Mid last month, news came from the North Region that as many as 200 elephants had been killed by poachers in the Boubanjida National Park in January and early February alone. In other parts of the world, this news could have taken the form of a veritable national catastrophe. But in Cameroon where people are still to be fully educated on the necessity to preserve our fauna and prevent it from extinction, the occurrence was received instead with relative indignation.

On wednesday february 29, 2012, the Minister Delegate at the Presidency in charge of Defence and the Minister of Forestry and Wildlife, visited the park to make an on-the-spot assessment of the situation. The very presence of the Minister of Defence is telling enough of the gravity of the situation which can easily be likened to a military insurgency.

It did not even need the ministerial visit to observe that the poachers come from as far afield as Sudan and are usually armed with state-of-the-art military equipment. In their search for ivory, they spare no available logistics to carry out their sordid adventures. It is said that after the massive killings of elephants, the harvested ivory is carted away in helicopters.

In this setting, the presence of Cameroonian eco-guards or game guards presents a David versus Goliath type of situation in military terms. While the assailants come with heavy military equipment, our guards make do with rudimentary weapons. And any attempt to match an AK 47 Kalashnikov assault rifle with a post-war MAS 36 gun can only be a suicidal adventure for the latter.

The fact that it is a trans-border issue also complicates matters. One must also salute government’s efforts in facing the situation by deploying units of the well-armed Rapid Intervention Battalion, BIR. But their numbers are far too small to leave any reasonable impact or reverse the upward swing of these attacks.

The vastness of the park area has not been a favourable factor in the fight. Neither has been the reverine population. If the people living around the park’s precincts had been cooperative by dutifully informing the relevant administrative and military authorities of the presence of poachers in the park, the situation might probably have been better handled. But the local people are ill-disposed to protect the elephants which regularly stray out of the confines of the park into their villages and destroy their crops. This has ended up creating a situation of famine in some cases and, consequently, encouraging villager antipathy towards the elephants.

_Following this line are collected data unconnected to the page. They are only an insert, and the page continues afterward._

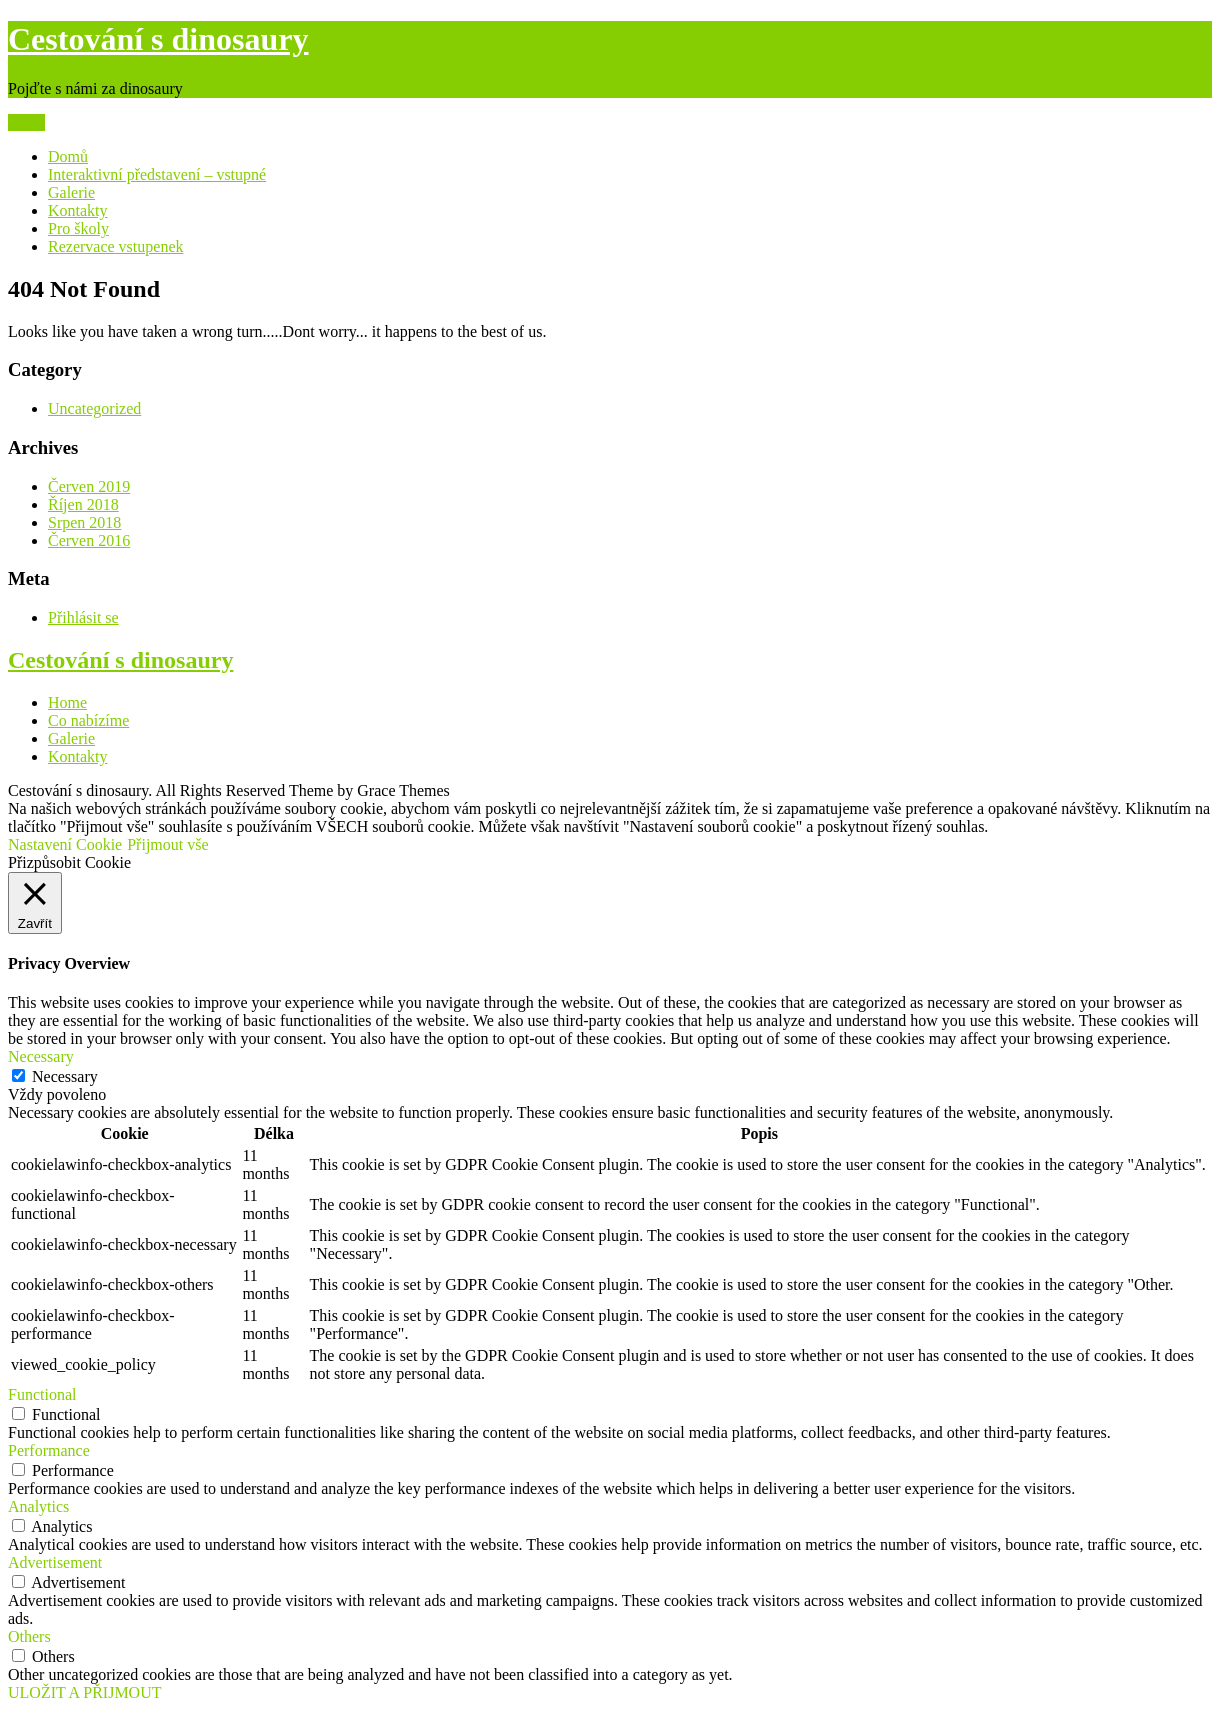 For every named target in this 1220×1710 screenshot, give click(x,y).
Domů (68, 156)
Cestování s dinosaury (158, 39)
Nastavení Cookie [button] (65, 844)
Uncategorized (94, 408)
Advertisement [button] (55, 1562)
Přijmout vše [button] (167, 844)
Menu (26, 122)
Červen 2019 (89, 486)
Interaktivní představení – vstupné (157, 174)
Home (67, 702)
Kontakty (78, 210)
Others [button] (29, 1636)
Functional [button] (42, 1394)
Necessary (65, 1076)
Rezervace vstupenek (115, 246)
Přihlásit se (83, 617)
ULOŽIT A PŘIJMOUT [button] (85, 1692)
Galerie (71, 192)
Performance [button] (49, 1450)
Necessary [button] (41, 1056)
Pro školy (78, 228)
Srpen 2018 (84, 522)
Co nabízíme (88, 720)
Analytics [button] (38, 1506)
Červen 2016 (89, 540)
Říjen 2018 (83, 504) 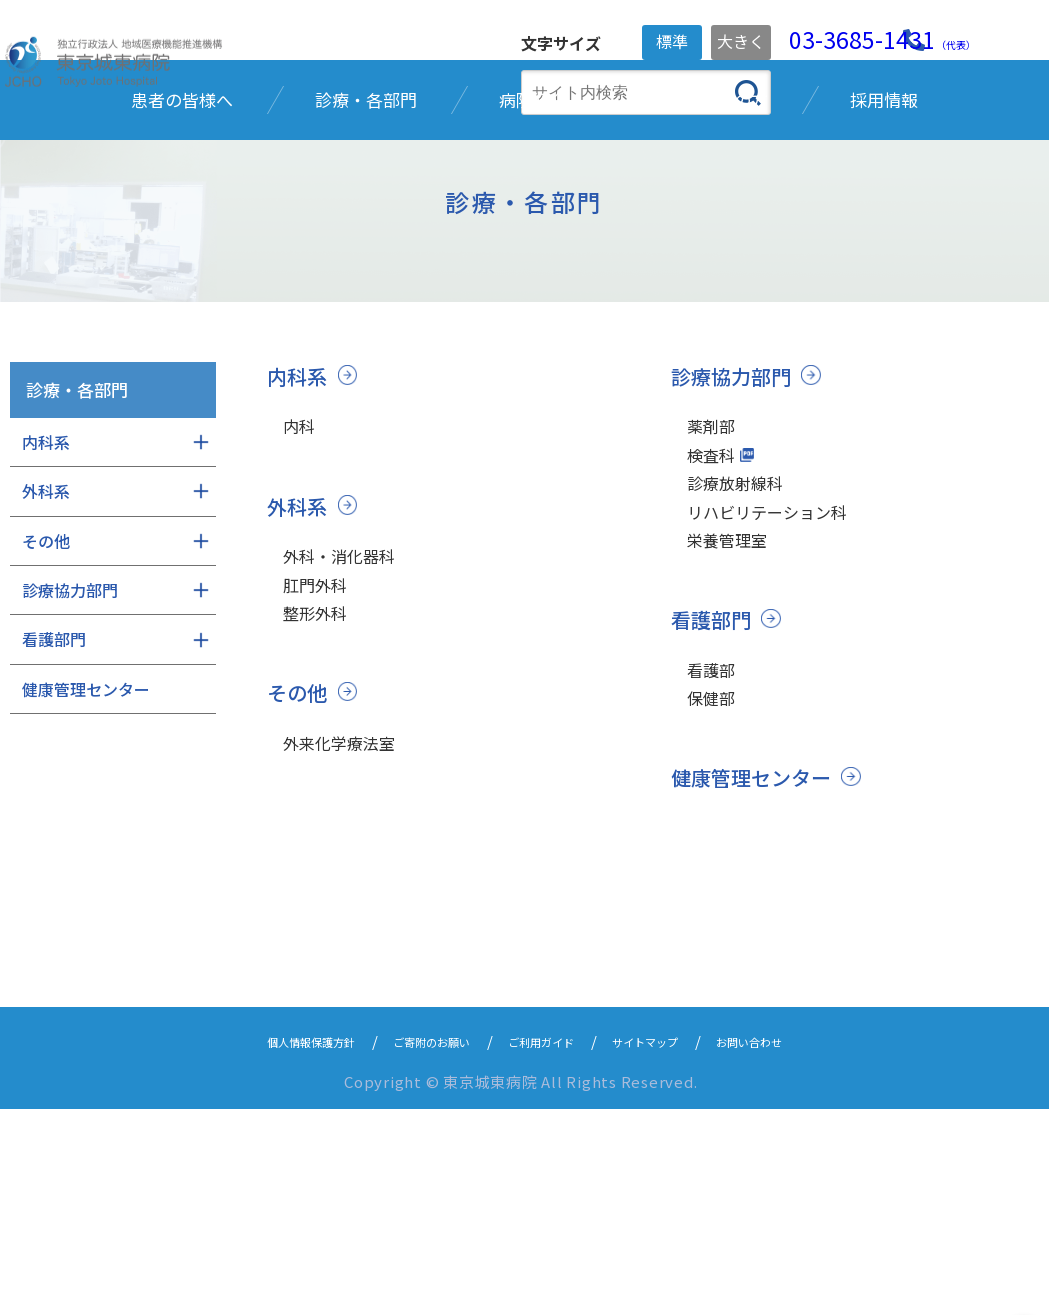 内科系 (298, 538)
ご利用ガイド (547, 1246)
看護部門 (713, 813)
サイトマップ (675, 1246)
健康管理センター (755, 984)
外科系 (298, 674)
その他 (298, 880)
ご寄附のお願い (411, 1246)
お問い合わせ (803, 1246)
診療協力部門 (734, 538)
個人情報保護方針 (261, 1246) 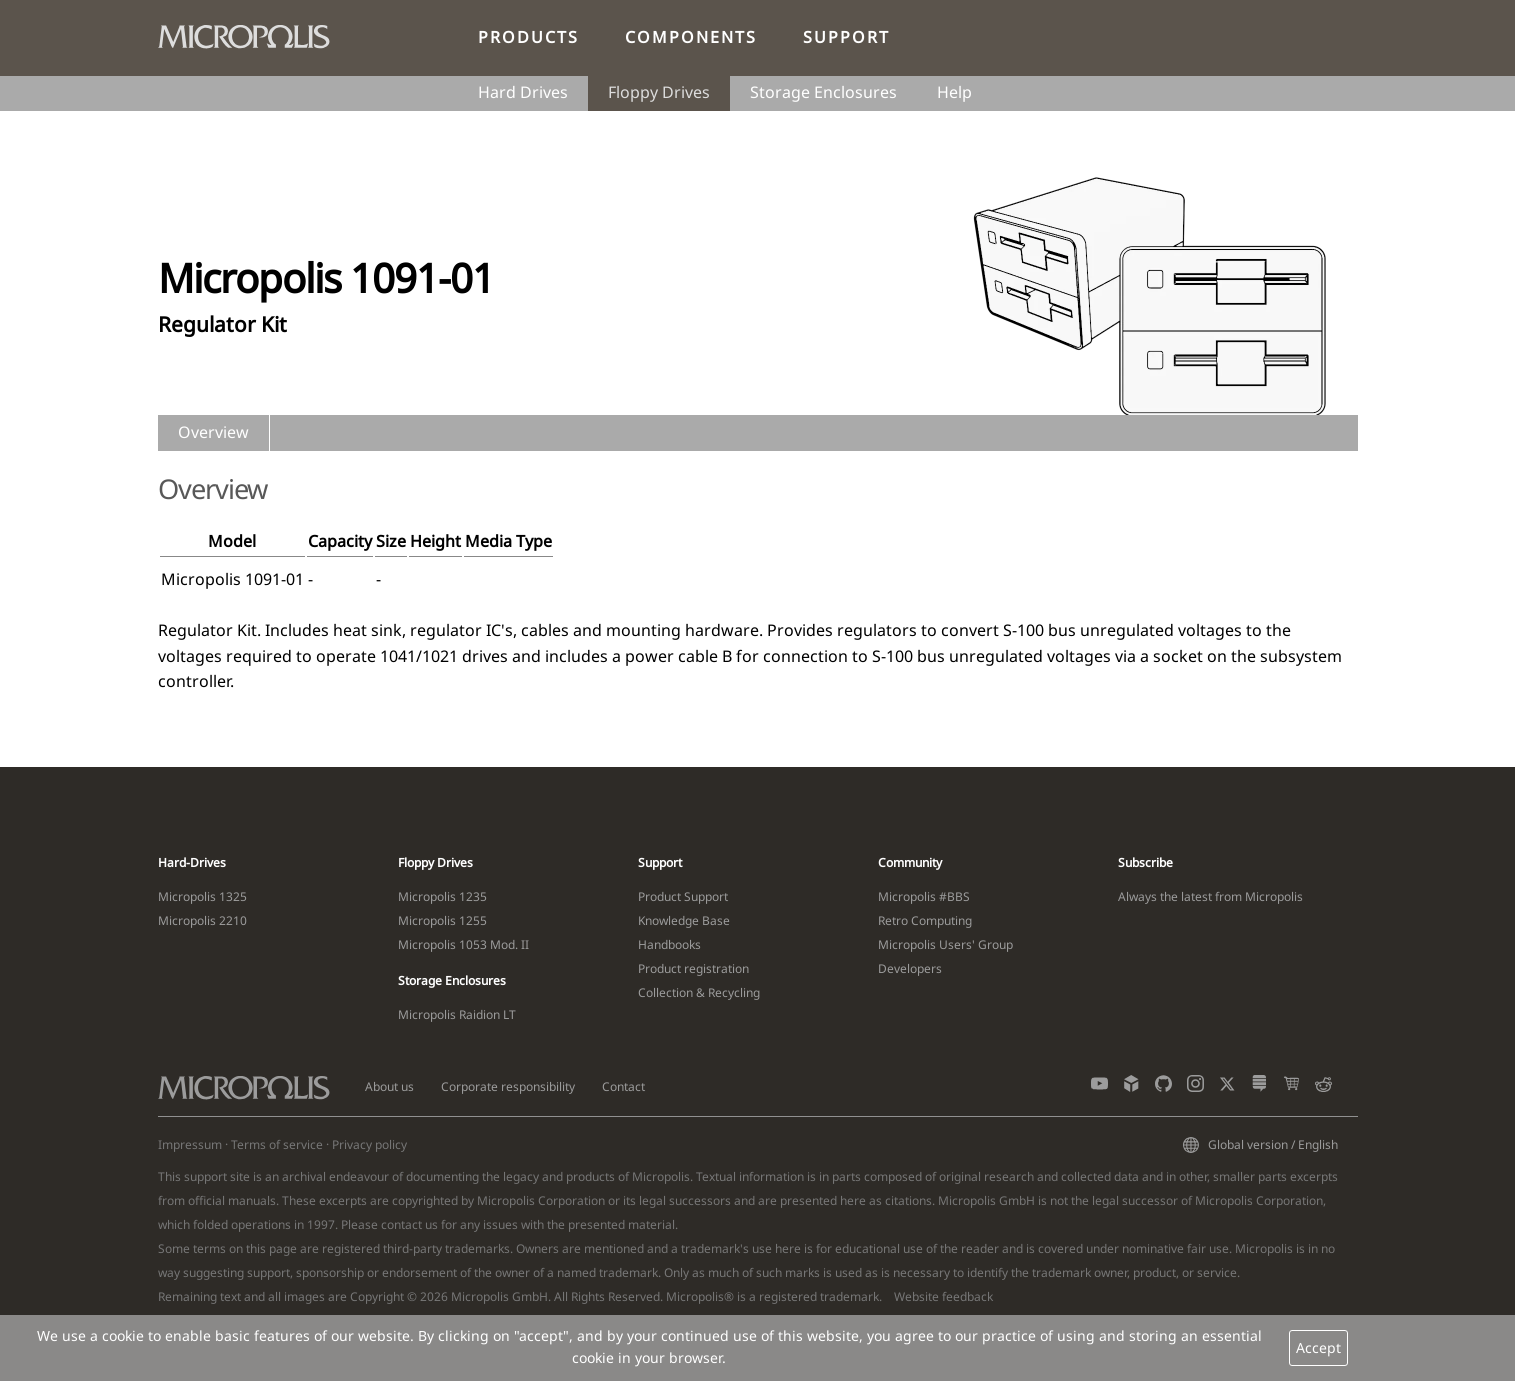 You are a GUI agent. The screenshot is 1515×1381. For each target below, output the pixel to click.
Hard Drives (523, 92)
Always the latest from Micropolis (1210, 896)
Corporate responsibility (508, 1086)
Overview (213, 432)
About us (389, 1086)
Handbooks (669, 944)
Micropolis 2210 (202, 920)
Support (846, 37)
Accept (1318, 1347)
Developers (910, 968)
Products (528, 37)
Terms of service (277, 1144)
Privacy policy (369, 1144)
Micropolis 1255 (442, 920)
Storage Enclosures (823, 92)
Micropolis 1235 (442, 896)
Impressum (190, 1144)
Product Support (683, 896)
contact (401, 1224)
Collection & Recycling (699, 992)
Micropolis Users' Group (945, 944)
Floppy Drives (659, 92)
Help (954, 92)
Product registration (693, 968)
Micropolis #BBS (924, 896)
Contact (623, 1086)
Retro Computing (925, 920)
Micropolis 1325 (202, 896)
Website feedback (943, 1296)
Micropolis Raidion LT (457, 1014)
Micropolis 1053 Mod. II (463, 944)
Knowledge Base (684, 920)
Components (691, 37) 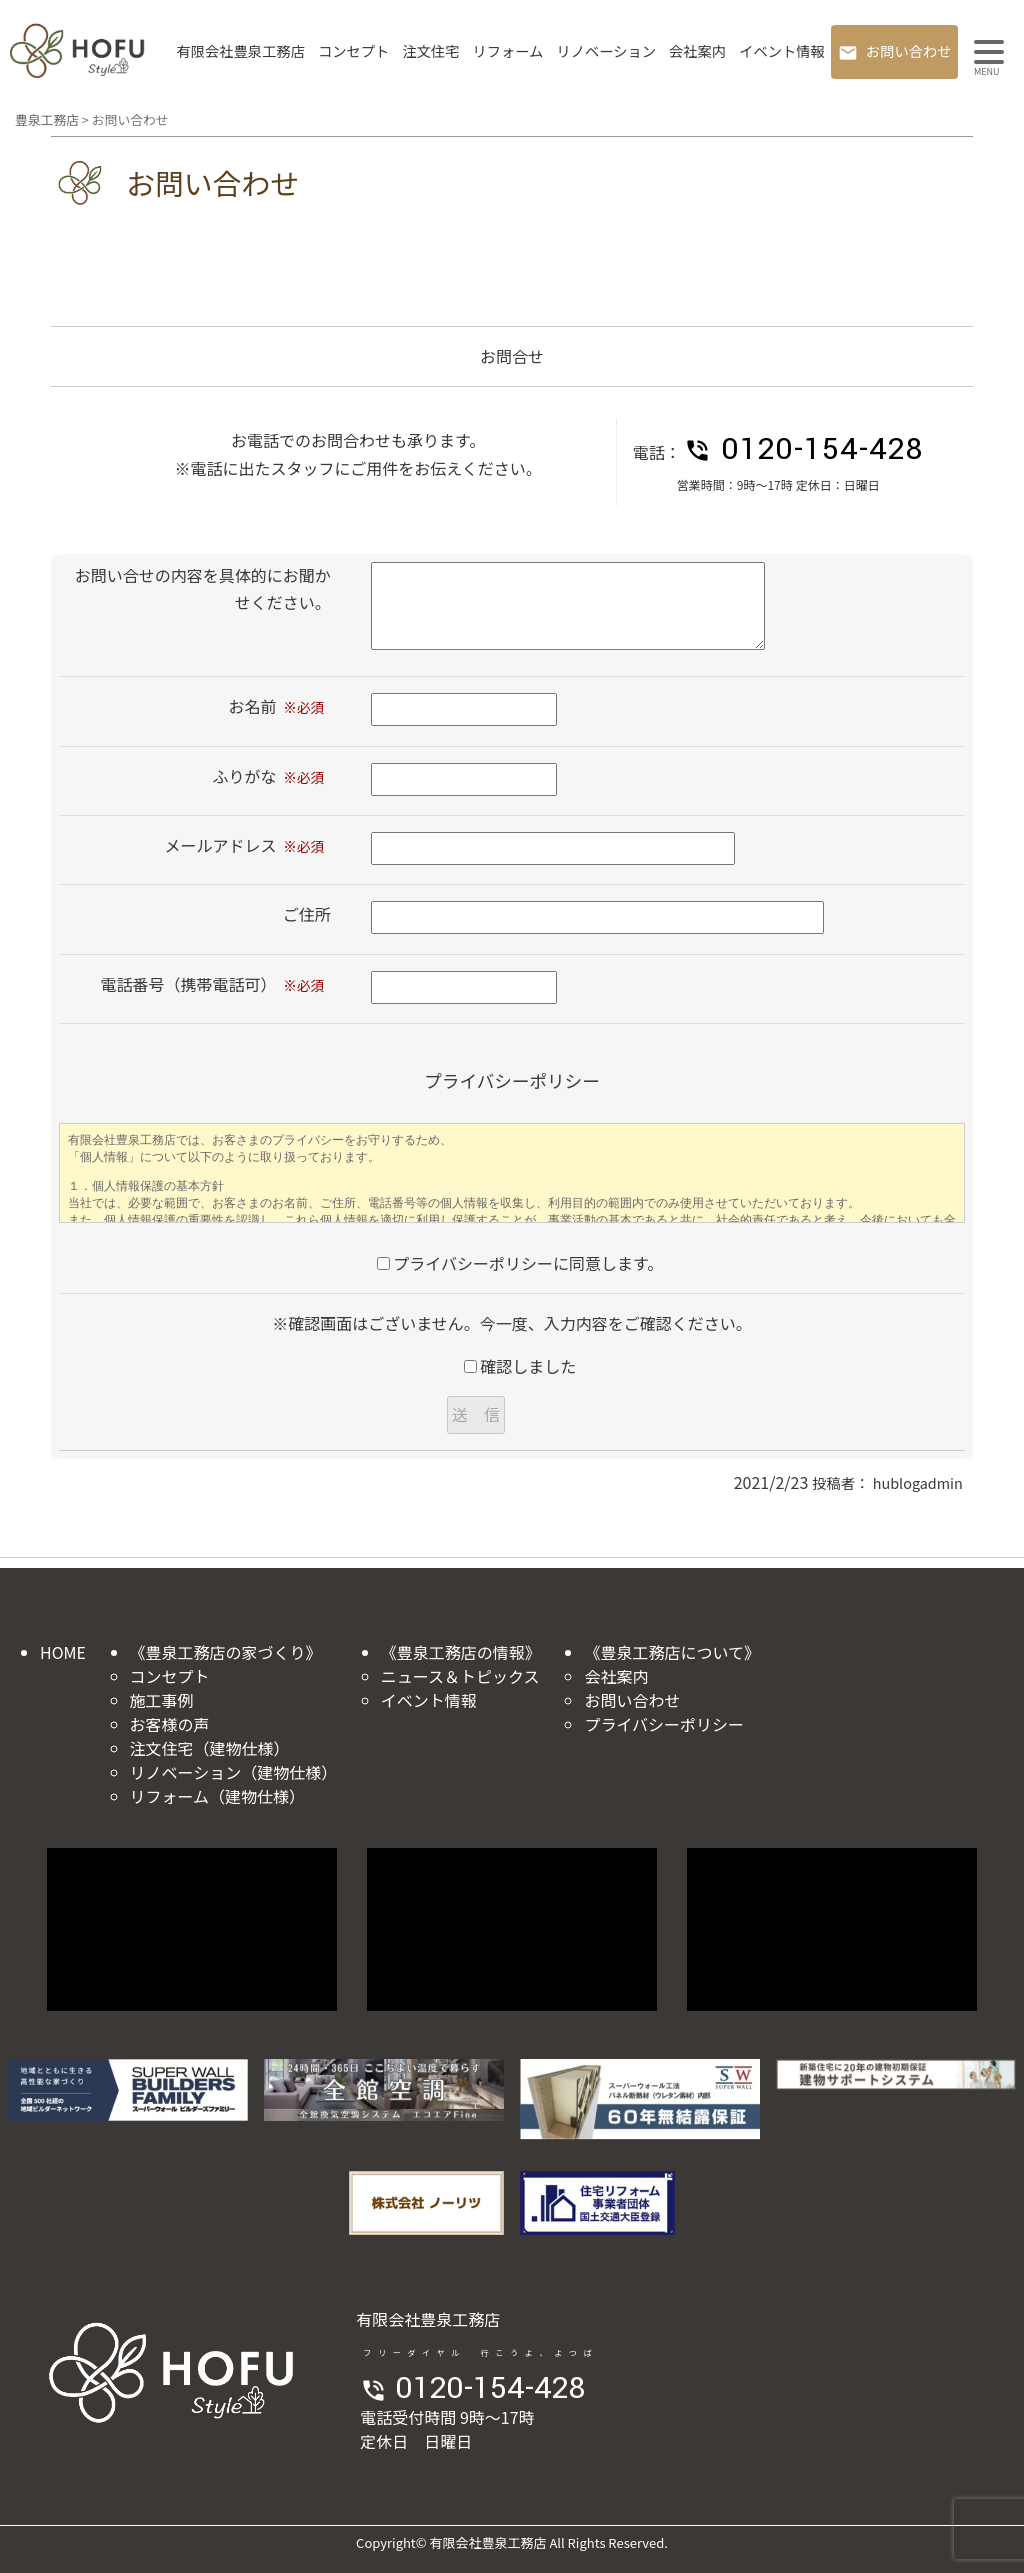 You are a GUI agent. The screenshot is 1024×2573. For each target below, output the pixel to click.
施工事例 (162, 1700)
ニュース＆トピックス (460, 1676)
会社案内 (697, 50)
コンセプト (353, 50)
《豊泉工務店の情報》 (461, 1652)
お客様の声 (170, 1724)
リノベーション (606, 50)
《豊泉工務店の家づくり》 (226, 1652)
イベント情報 (782, 50)
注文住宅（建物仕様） (210, 1748)
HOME (63, 1652)
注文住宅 (430, 50)
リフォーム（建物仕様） (218, 1796)
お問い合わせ (909, 50)
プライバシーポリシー (664, 1724)
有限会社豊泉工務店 (240, 50)
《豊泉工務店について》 (672, 1652)
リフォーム (507, 50)
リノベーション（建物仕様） (234, 1772)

Authorities of the North Region, including the Governor, admit that poaching is on the rise and the fact that elephants have been regularly killed in attacks gives an aggravating dimension to the situation. If Cameroon is to ensure the survival of its elephants, then there is need to give more tonic to the fight as well as revise current anti-poaching strategies. The fact that these attacks have taken the full posture of a military invasion, calls for an adequate riposte.

One can only hope that the visit of the Defence Minister to the area suggests a firmer and resolute answer by government to the fray.